金を稼ぐ為だけにとなぁなぁでやっていた仕事であり、作業内容の意味がわからずに不満を持っていたタカシだったが、戦争に使われるとなると、これは思ったよりも重要な作業なのかもしれなかった。
そしてライザとこうして話してみると、そもそもそんな事はとても些細などうでも良い事なのではないだろうかとすら思えてきた。自分は自分の仕事を行う。結局の所、どこの世界でも良く使われる言葉だが、タカシにはそれが正しい真実なのではと思えてきた。
ジョイスティックを操作するライザの手は薄汚れており、寝不足によるものだろう顔は酷い有様だった。帝国中央にいれば全てをBISHOPで制御出来る環境がどこにでもあるだろうし、そもそも彼女がこんな末端の作業を手伝う必要があるのかすら疑問だった。銃の携帯を許されているという事は、彼女は自分が想像していたよりもずっと上の立場の人間という事になる。そんな人間がここでこうして苦労している姿は、タカシに何か神々しいものを連想させた。
「自分に出来る事か……」
タカシは先ほど言われた言葉を反芻すると、その言葉が自分に当てはまる点を必死に考えた。それはとても少なかったし、今望まれてるのはジョイスティックを動かし続ける事なのだろうが、それでも考えた。美人に軽蔑されたままというのは、受け入れ難かった。

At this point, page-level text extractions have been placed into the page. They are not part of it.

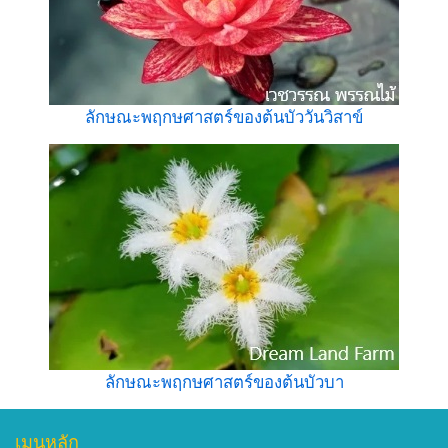
ลักษณะพฤกษศาสตร์ของต้นบัววันวิสาข์
ลักษณะพฤกษศาสตร์ของต้นบัวบา
เมนูหลัก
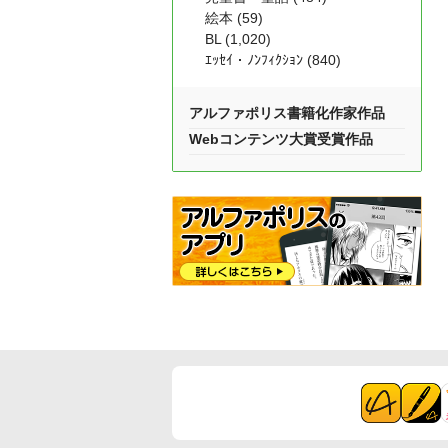
絵本 (59)
BL (1,020)
ｴｯｾｲ・ﾉﾝﾌｨｸｼｮﾝ (840)
アルファポリス書籍化作家作品
Webコンテンツ大賞受賞作品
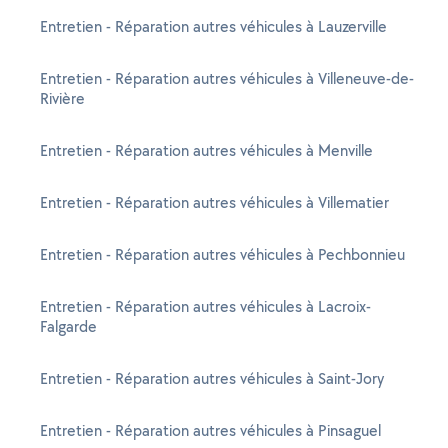
Entretien - Réparation autres véhicules à Lauzerville
Entretien - Réparation autres véhicules à Villeneuve-de-
Rivière
Entretien - Réparation autres véhicules à Menville
Entretien - Réparation autres véhicules à Villematier
Entretien - Réparation autres véhicules à Pechbonnieu
Entretien - Réparation autres véhicules à Lacroix-
Falgarde
Entretien - Réparation autres véhicules à Saint-Jory
Entretien - Réparation autres véhicules à Pinsaguel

「なぁ、こんだけ無理してるって事は、人手が足りてねぇんだろ? なんなら親戚一同、みんな集めてやるよ。うちは代々機械系のBISHOP操作が得意でよ、全員このくらいの作業なら朝飯前にやってのけるぞ」
ようやく絞り出したアイデア。タカシは自信のあるそれを伝えると、相手の反応を待った。
「そう。それは有り難いわね。でも、今更ひとりやふたり、それとも十人単位なのかしら。その程度が増えた所で焼石に水よ」
うんざりとした様子のライザ。タカシはそれに「いや」と答えると、その人数を指折り数えてみた。
「確か、このステーションだけで2200人とちょっとがいたはずだ。これで半分だな。もう半分はちょっと離れた所にいるが、ひと声かければみんな飛んでくるはずだぜ」
自分の家族を含め、懐かしい顔ぶれを思い出すタカシ。どうやらライザは驚いたようで、目を丸くしていた。
「そ、そう…………もしかしてですけど、その方達の名前も?」
ライザが恐る恐るといった様子で訪ねてきた。タカシはそれに得意気な笑みを浮かべると、「タカシさ」と答えた。